Revealing the origin of magnetoresistance in unipolar amorphous organic field-effect transistors

Abstract

We report on the magnetoresistance (MR) effect in a unipolar p-channel field-effect transistor based on amorphous thin film of low molecular weight 2,2′,7,7′-tetrakis(diphenylamino)-9,9′-spirobifluorene (Spiro-TAD). To scrutinize the origin of this effect two themes have been studied: (i) the influence of gate dielectric SiO₂ surface treatment and (ii) the importance of organic molecular p-dopant 1,3,4,5,7,8-hexafluorotetracyanonaphthoquinodimethane (F6-TNAP) thin films sandwiched between SiO₂ and Spiro-TAD. A device fabricated on bare SiO₂ shows larger MR than one fabricated on hexamethyldisilazane-treated SiO₂, suggesting the bipolaron species as the origin of this effect. This could be understood through two aspects. (i) The stabilization of bipolaron, i.e. trapped charge-stabilized bipolaron.

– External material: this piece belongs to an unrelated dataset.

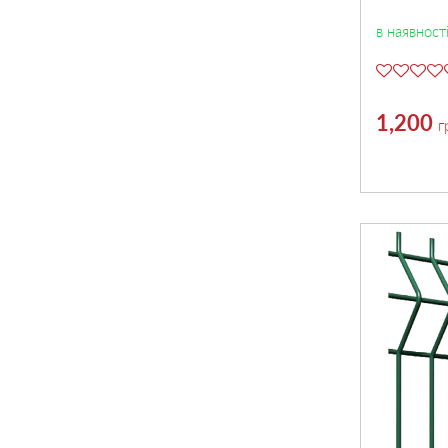
в наявност
1,200
г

Due to large energy cost for bipolaron formation, the stabilization of bipolaron by a trap with opposite sign is favored. Additionally, interface doping of Spiro-TAD with F6-TNAP reveals a significant enhancement in MR caused by an increase in trap density and charge carriers, boosting the effectiveness of bipolaron stabilization. (ii) Larger energetic disorder that might compensate the energy cost for bipolaron formation is expected to be obtained for a device fabricated on bare SiO₂ caused by dipolar disorder at the corresponding interface. Adding a thin layer of F6-TNAP is expected to increase the energetic disorder as well.